The cost of a fill-up may be on the rise, but that doesn't mean demand for functional people-carriers is shrinking. The trick, says Wes Brown of the market research firm Iceology, is that mainstream, middle-class "people don't want to drive minivans and luxury buyers are tiring of SUVs."

Or as one designer put it at a recent auto show: "We're desperately trying to reinvent the station wagon. It still has such a negative image connotation, and yet it's such a practical design."

Thus the explosive growth in sales of so-called "crossover SUVs" as varied as the Chrysler Pacifica, Honda Pilot and the coming 2006 Subaru B9 Tribeca. Last year, sales of car-based utilities outpaced the growth of SUVs based on truck underpinnings, and that trend is continuing in 2005.

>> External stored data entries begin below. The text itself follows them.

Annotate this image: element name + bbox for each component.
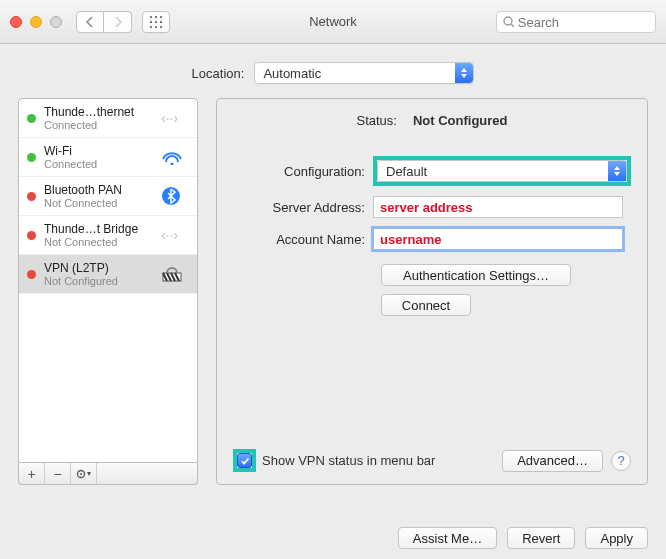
svg-line-10 [511, 24, 514, 27]
configuration-label: Configuration: [233, 164, 373, 179]
stepper-icon [455, 63, 473, 83]
search-icon [503, 16, 514, 28]
account-name-field[interactable] [373, 228, 623, 250]
sidebar-item-thunderbolt-bridge[interactable]: Thunde…t Bridge Not Connected ‹··› [19, 216, 197, 255]
server-address-field[interactable] [373, 196, 623, 218]
configuration-value: Default [386, 164, 427, 179]
status-value: Not Configured [413, 113, 508, 128]
grid-icon [150, 16, 162, 28]
assist-me-button[interactable]: Assist Me… [398, 527, 497, 549]
service-sidebar: Thunde…thernet Connected ‹··› Wi-Fi Conn… [18, 98, 198, 485]
sidebar-item-thunderbolt-ethernet[interactable]: Thunde…thernet Connected ‹··› [19, 99, 197, 138]
service-status: Not Configured [44, 275, 153, 287]
service-status: Connected [44, 158, 153, 170]
service-status: Not Connected [44, 236, 153, 248]
service-name: Thunde…thernet [44, 105, 153, 119]
service-list-footer: + − [18, 463, 198, 485]
sidebar-item-vpn[interactable]: VPN (L2TP) Not Configured [19, 255, 197, 294]
location-value: Automatic [263, 66, 321, 81]
svg-rect-4 [155, 21, 157, 23]
service-actions-button[interactable] [71, 463, 97, 484]
window-footer: Assist Me… Revert Apply [398, 527, 648, 549]
zoom-window-button[interactable] [50, 16, 62, 28]
chevron-right-icon [114, 17, 122, 27]
svg-point-17 [80, 473, 82, 475]
nav-back-forward [76, 11, 132, 33]
show-vpn-status-label: Show VPN status in menu bar [262, 453, 435, 468]
svg-point-9 [504, 17, 512, 25]
svg-rect-8 [160, 26, 162, 28]
show-all-button[interactable] [142, 11, 170, 33]
connect-button[interactable]: Connect [381, 294, 471, 316]
bluetooth-icon [161, 186, 189, 206]
location-select[interactable]: Automatic [254, 62, 474, 84]
minimize-window-button[interactable] [30, 16, 42, 28]
account-name-label: Account Name: [233, 232, 373, 247]
configuration-select[interactable]: Default [377, 160, 627, 182]
close-window-button[interactable] [10, 16, 22, 28]
location-label: Location: [192, 66, 245, 81]
chevron-left-icon [86, 17, 94, 27]
help-button[interactable]: ? [611, 451, 631, 471]
status-dot-connected-icon [27, 153, 36, 162]
status-dot-connected-icon [27, 114, 36, 123]
service-name: VPN (L2TP) [44, 261, 153, 275]
status-label: Status: [356, 113, 404, 128]
server-address-label: Server Address: [233, 200, 373, 215]
stepper-icon [608, 161, 626, 181]
add-service-button[interactable]: + [19, 463, 45, 484]
highlight-box: Default [373, 156, 631, 186]
ethernet-icon: ‹··› [161, 109, 189, 127]
search-input[interactable] [518, 15, 649, 30]
status-dot-disconnected-icon [27, 231, 36, 240]
highlight-box [233, 449, 256, 472]
service-status: Not Connected [44, 197, 153, 209]
back-button[interactable] [76, 11, 104, 33]
window-controls [10, 16, 62, 28]
ethernet-icon: ‹··› [161, 226, 189, 244]
svg-text:‹··›: ‹··› [161, 227, 178, 243]
status-dot-disconnected-icon [27, 192, 36, 201]
svg-rect-0 [150, 16, 152, 18]
check-icon [240, 456, 250, 466]
apply-button[interactable]: Apply [585, 527, 648, 549]
service-name: Thunde…t Bridge [44, 222, 153, 236]
search-field-wrap[interactable] [496, 11, 656, 33]
service-list: Thunde…thernet Connected ‹··› Wi-Fi Conn… [18, 98, 198, 463]
svg-rect-5 [160, 21, 162, 23]
forward-button[interactable] [104, 11, 132, 33]
sidebar-item-wifi[interactable]: Wi-Fi Connected [19, 138, 197, 177]
service-status: Connected [44, 119, 153, 131]
vpn-icon [161, 264, 189, 284]
svg-rect-1 [155, 16, 157, 18]
svg-rect-3 [150, 21, 152, 23]
svg-text:‹··›: ‹··› [161, 110, 178, 126]
auth-settings-button[interactable]: Authentication Settings… [381, 264, 571, 286]
status-dot-notconfigured-icon [27, 270, 36, 279]
svg-rect-2 [160, 16, 162, 18]
remove-service-button[interactable]: − [45, 463, 71, 484]
gear-icon [76, 468, 92, 480]
show-vpn-status-checkbox[interactable] [237, 453, 252, 468]
service-name: Bluetooth PAN [44, 183, 153, 197]
sidebar-item-bluetooth-pan[interactable]: Bluetooth PAN Not Connected [19, 177, 197, 216]
svg-rect-7 [155, 26, 157, 28]
svg-rect-6 [150, 26, 152, 28]
location-row: Location: Automatic [0, 44, 666, 98]
svg-point-12 [171, 163, 174, 166]
service-name: Wi-Fi [44, 144, 153, 158]
titlebar: Network [0, 0, 666, 44]
wifi-icon [161, 149, 189, 165]
main-area: Thunde…thernet Connected ‹··› Wi-Fi Conn… [0, 98, 666, 485]
detail-pane: Status: Not Configured Configuration: De… [216, 98, 648, 485]
advanced-button[interactable]: Advanced… [502, 450, 603, 472]
revert-button[interactable]: Revert [507, 527, 575, 549]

Not surprisingly, the auto makers are rushing to meet the growing demand with new models that blur the boundary between traditional cars, SUVs and minivans.

At the luxury end, DaimlerChrysler's Mercedes-Benz brand will introduce its U.S.-assembled R-Class wagon this fall. The R-Class is as long as a large SUV, seats six in executive-class comfort, but rides low to the ground like a luxury sedan. A super-sized rear door makes for easy access, but it doesn't slide like a minivan's doors.

For the greater number of buyers on budgets too tight to accommodate a Mercedes R-Class, there is an obvious shift toward smaller SUV-like vehicles, such as theMercedes B-Class, expected to be priced in the $30,000 range when it arrives this fall. And, of course, showrooms already have the $20,000-something Kia Sportage and its kissing cousin, the Hyundai Tucson, which are good examples of the newest, affordable car-based utilities. More like them are coming, too.

General Motors' Chevrolet brand will begin selling later this year a new compact wagon called the Chevrolet HHR. GM officials say the HHR is modelled after a 1940s Chevrolet Suburban, but its fuel-efficient four-cylinder engine is not nearly as thirsty as anything that has powered a Suburban.

As for the minivan itself, Ford officials suggest it, too, may evolve into something very crossover-like. A good hint at Ford's thinking there can be found in a show vehicle called the Ford Fairlane -- a name taken from a Ford sedan of the past.

Ford design chief J Mays says his designers have concluded that a next-generation people mover "should not look like a minivan and it certainly should not be an SUV. Both of those vehicles have some negative baggage tied to them."